Hammered: 'It's an absolute shambles'

  • by Staff Writer
  • Sunday, 26th January 2020

West Ham were one of the subjects of discussion on Sky Sports Sunday supplement earlier today - and the show didn't make good viewing for Hammers fans.

Journalists Jonathan Liew, Matt Lawton and Matt Dickinson laid into the club's hierarchy as they slammed the board for the club's perceived lack of direction and their stewardship during the decade.

And Liew, who writes for The Guardian, claimed that West Ham were no longer considered to be a serious player in European football - despite recently being named as the world's 18th-richest club.

The Sunday supplement team hammer the club's structure

"They're not taken seriously any more," he told presenter Jacqui Oatley. "If you think about the major players in European football then the owners just aren't taken seriously as football people. And that's a huge issue.

"We talked about culture previously and there is a culture that basically everybody's got their hands in the till. The players are there for a pay check, the managers are there to do a couple of season to buff up their CV.

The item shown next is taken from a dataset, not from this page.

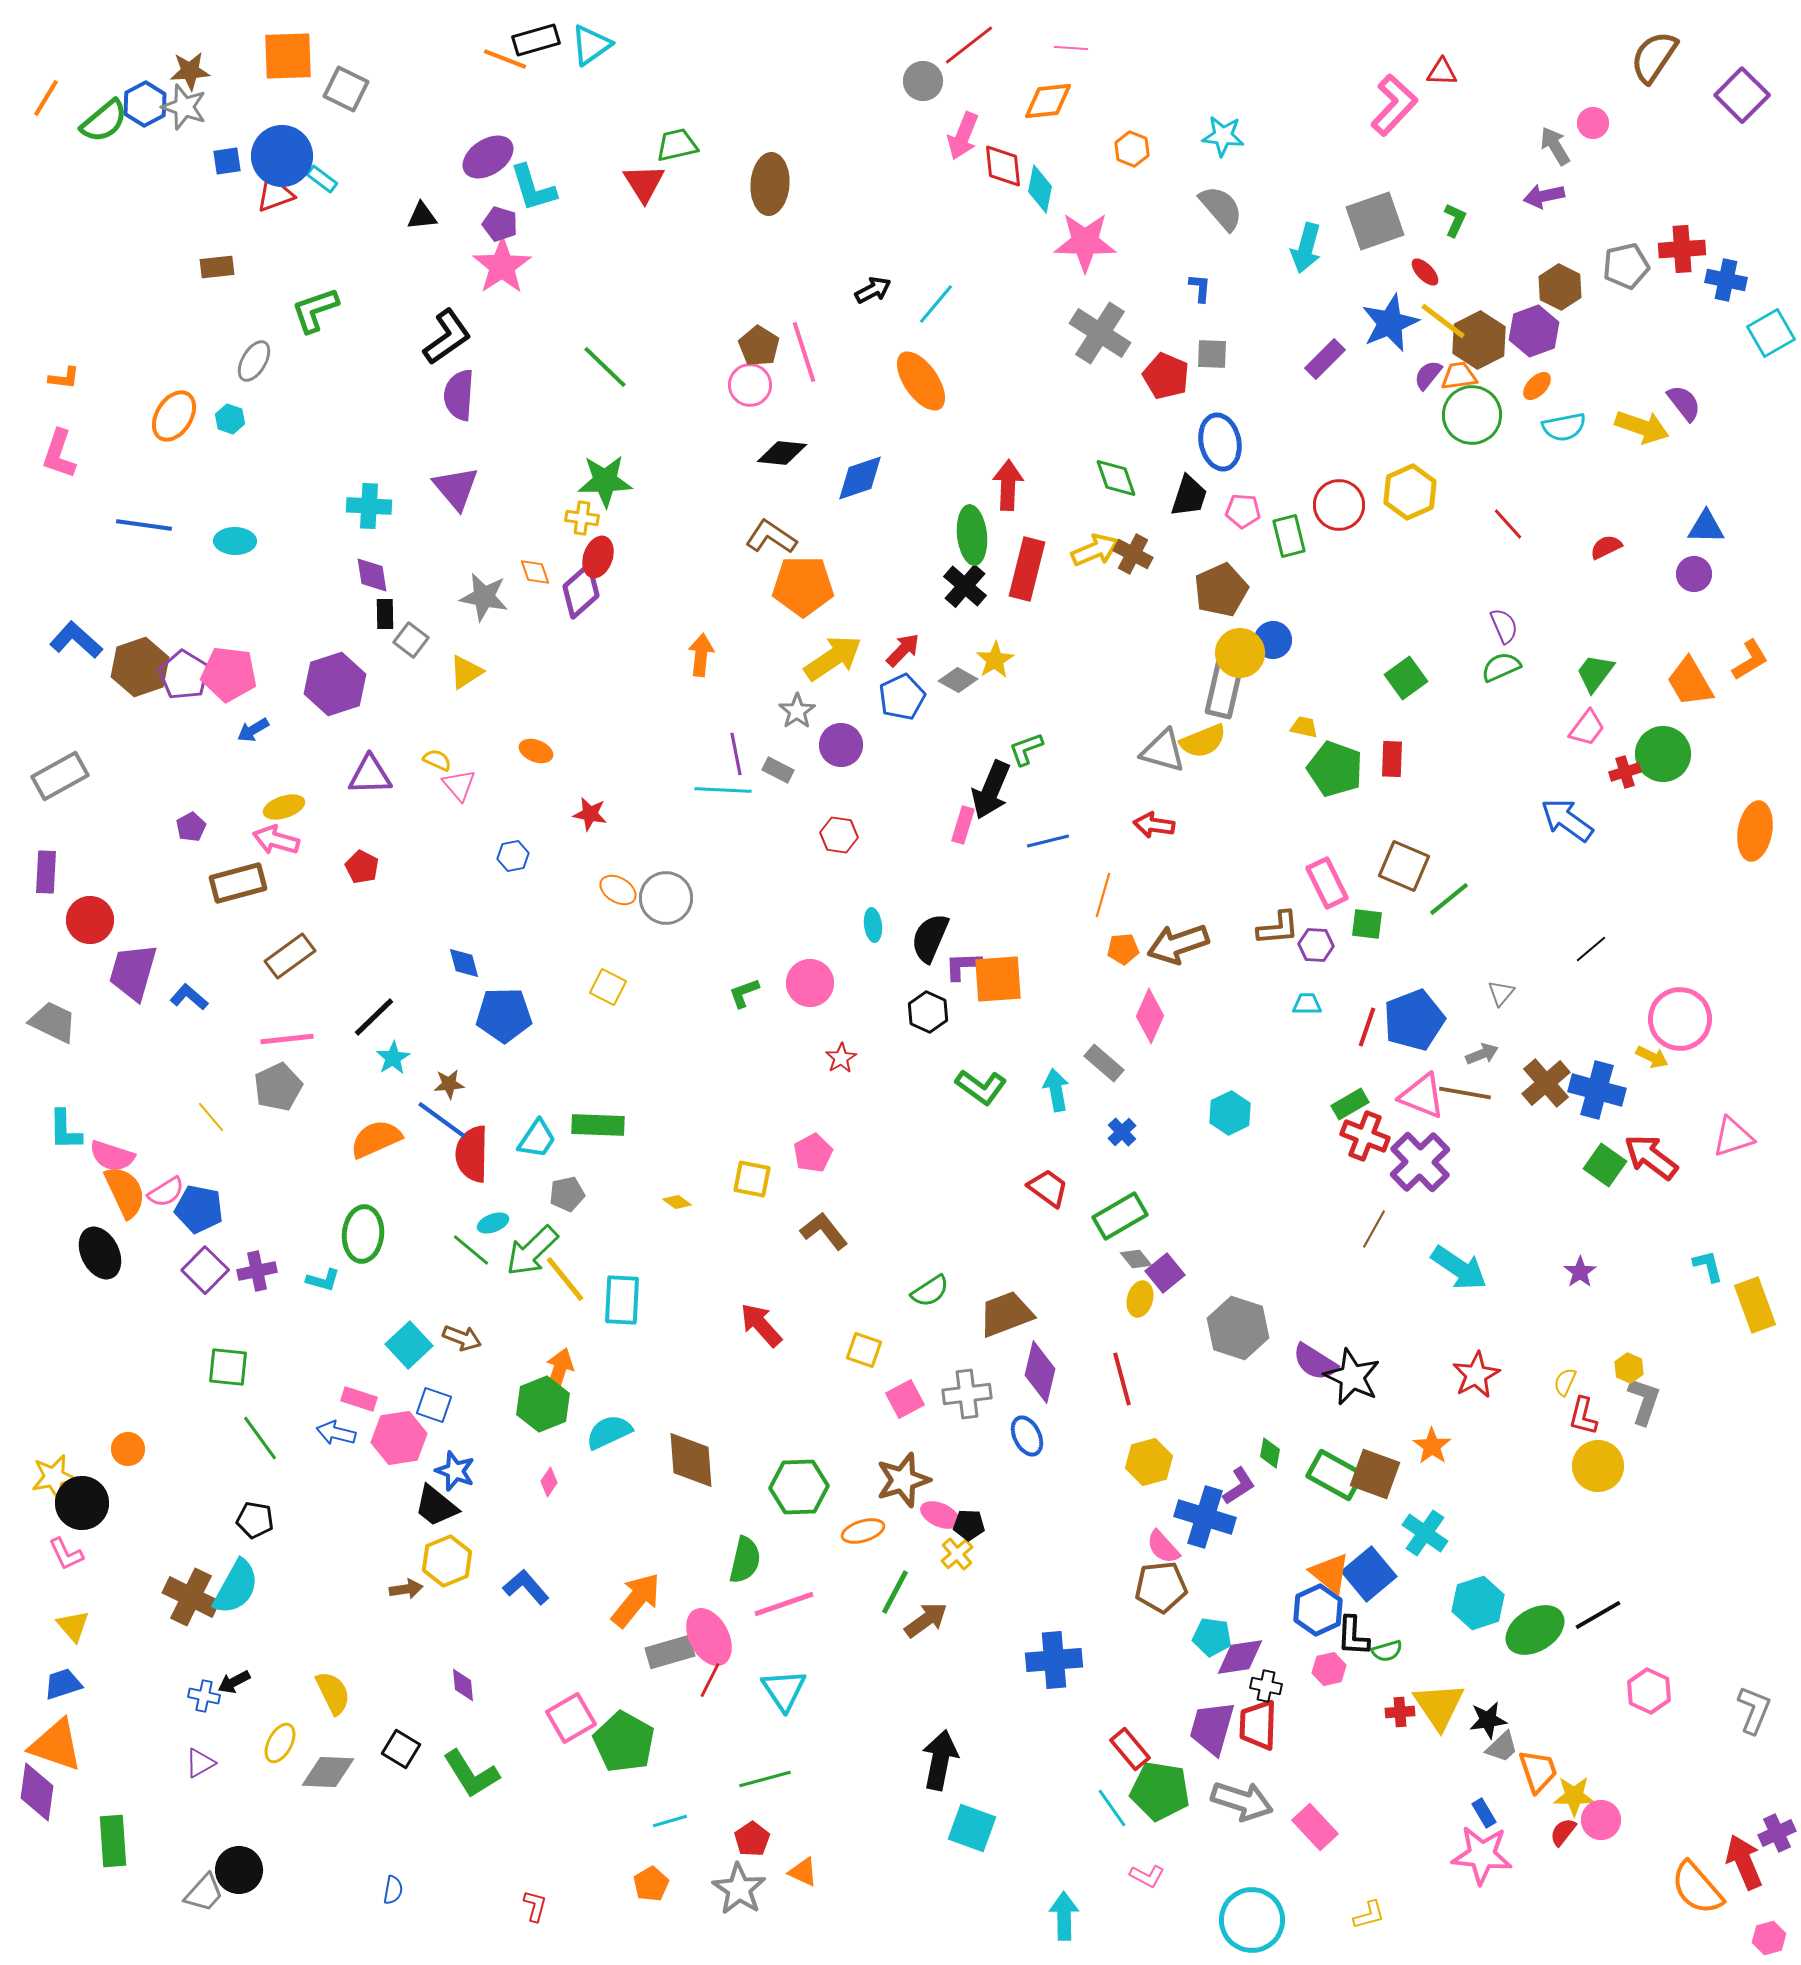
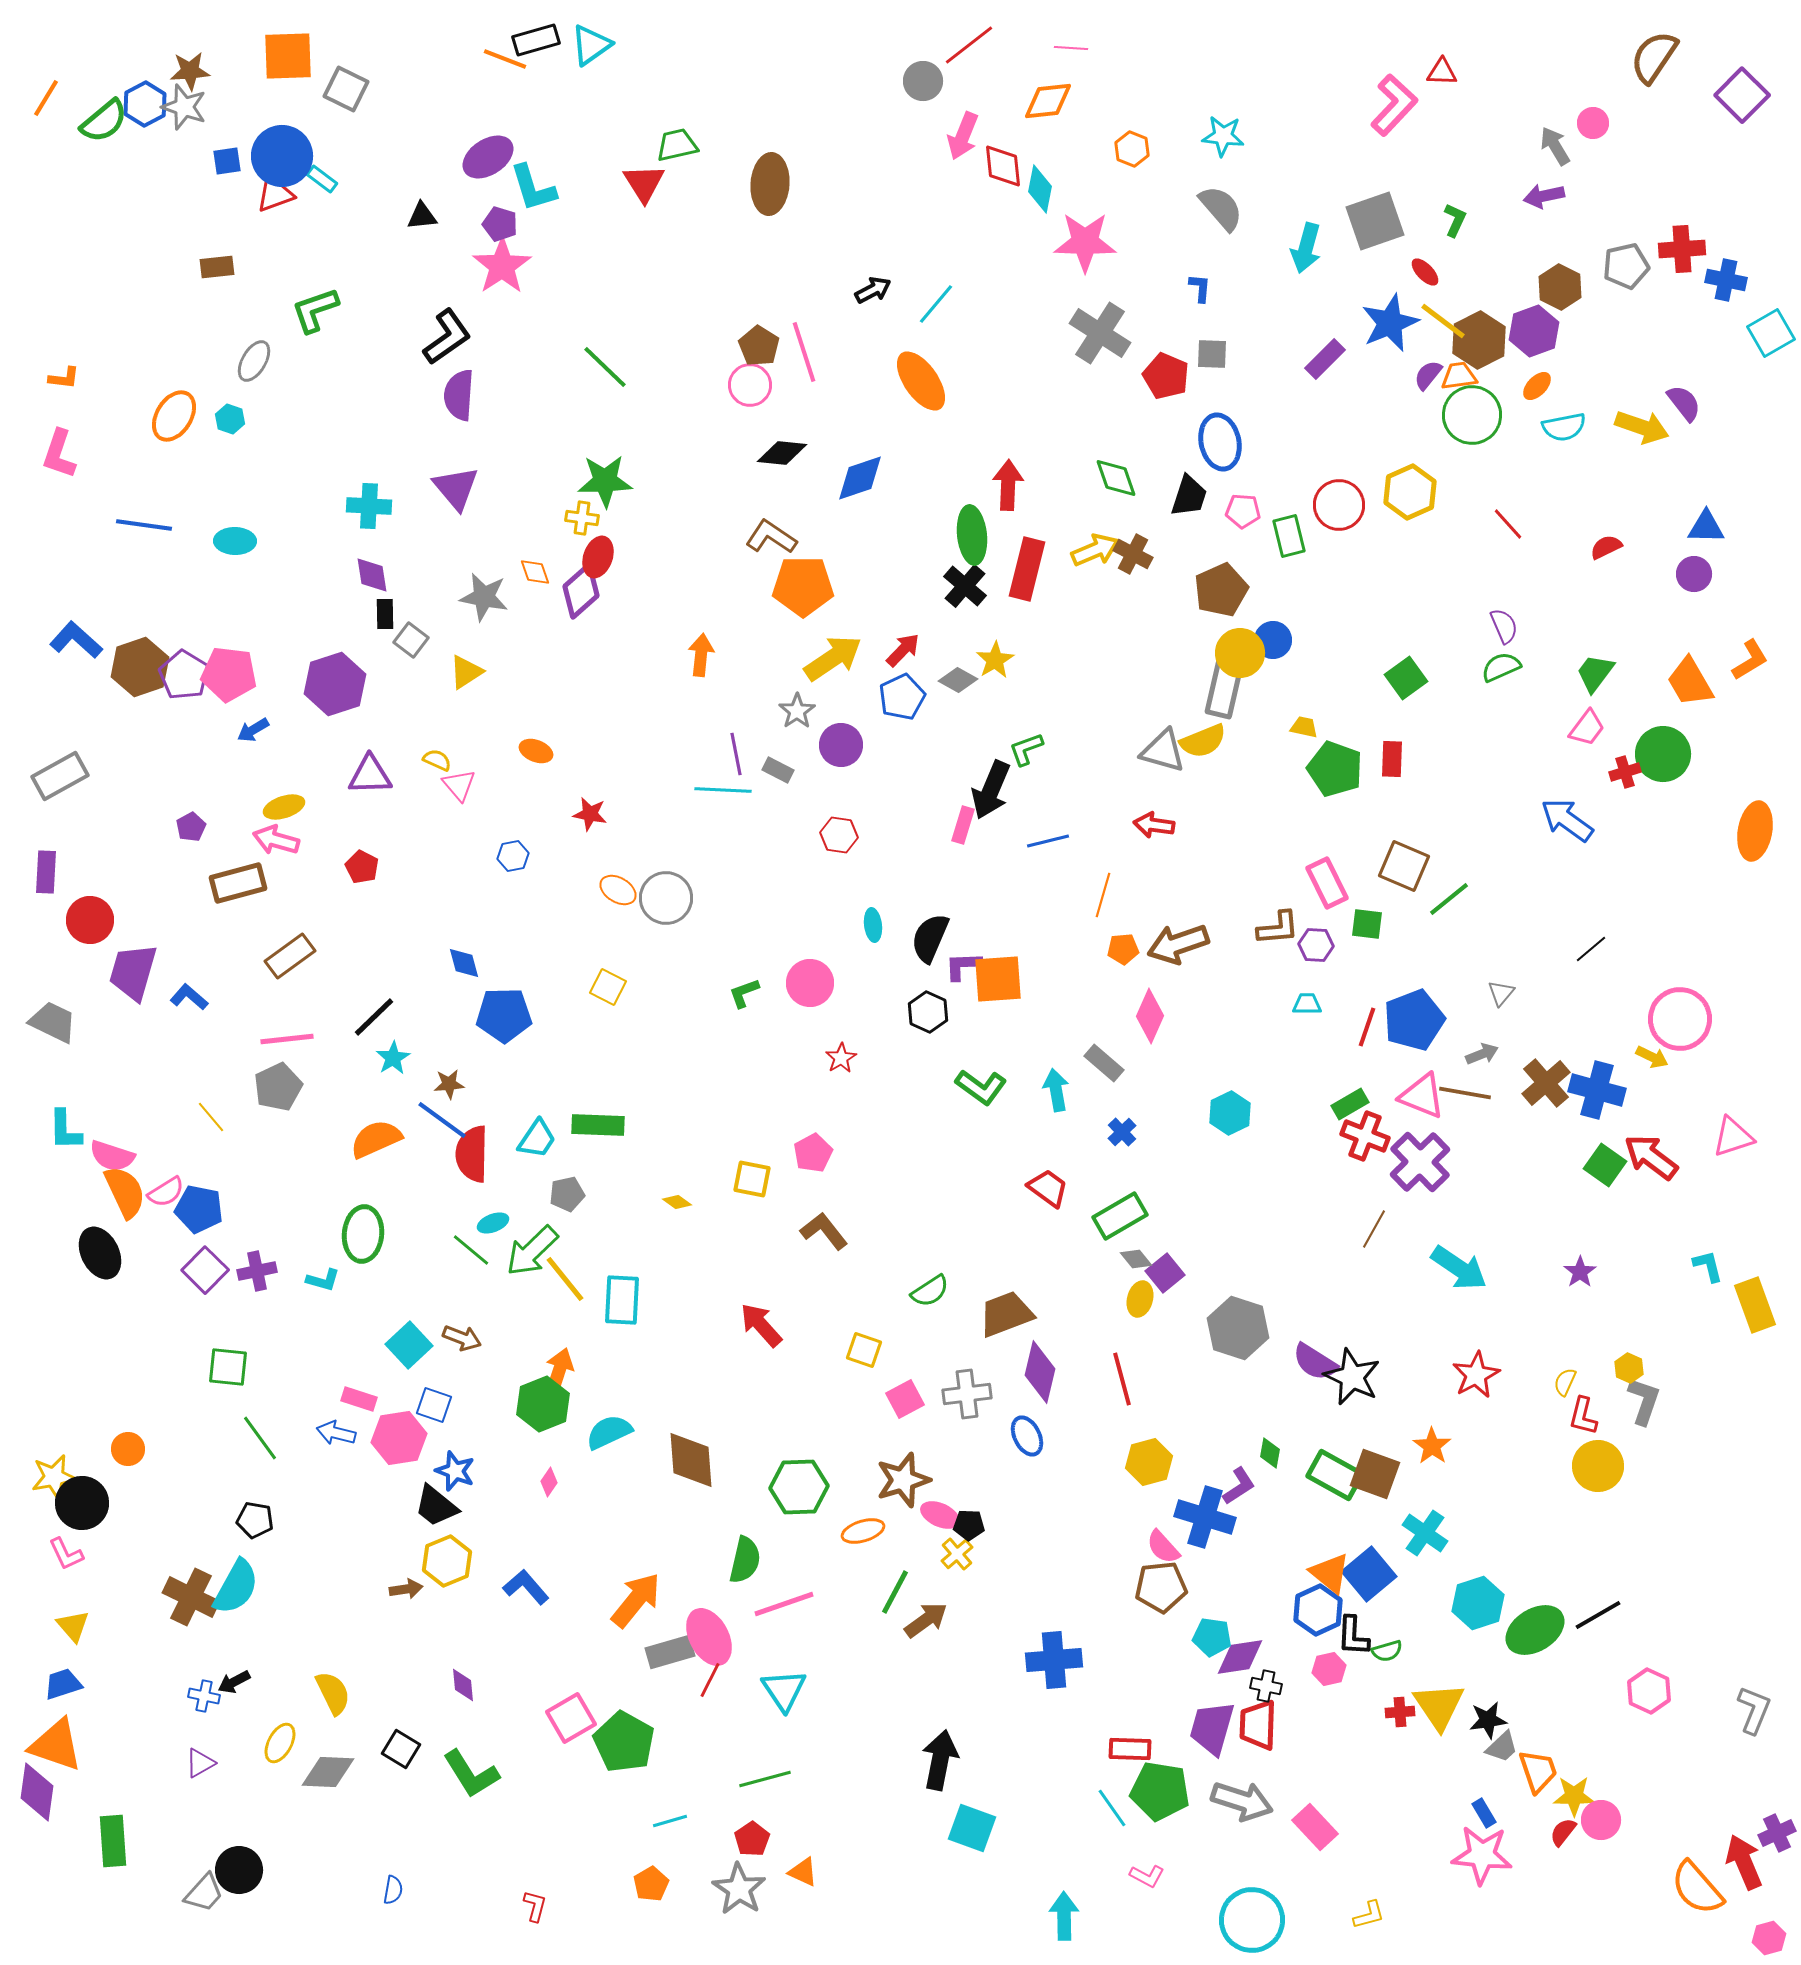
red rectangle at (1130, 1749): rotated 48 degrees counterclockwise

"There is no long term thinking. If you go from Moyes, to Pellegrini, back to Moyes, what is the long-term plan, what's the vision there? There isn't one."

Meanwhile The Telegraph's Matt Law highlighted the club's sheer lack of depth with regards to a support mechanism behind the playing squad. "They probably have the worst training ground in the Premier League," he said. "And I think, at the moment, they've only got one scout.

"When David Moyes came back he wanted to bring Stuart Pearce - who'd done a good job before - with him. It was vetoed because he'd dared to criticise the board on a radio station.

"He's got one member of the backroom staff that he's brought in, Alan Irvine, because Alan Stubbs turned them down. He's got no backroom staff, it's just a shambles, an absolute shambles."

"It's being run like a fruit stall": Liew and Law slam West Ham's board

And Law also suggested that David Sullivan and David Gold's primary reason for buying a majority share of West Ham was the lure of the Olympic Stadium.

"They tried the same thing at Birmingham," he added. "They wanted Birmingham Council to build them a stadium and they wouldn't. They did nothing to St Andrew's, which looks like something out of the 1960s and is falling down. They didn't invest in any infrastructure, the whole thing fell apart.

"If they were to go down [with West Ham], that whole club could just fall apart."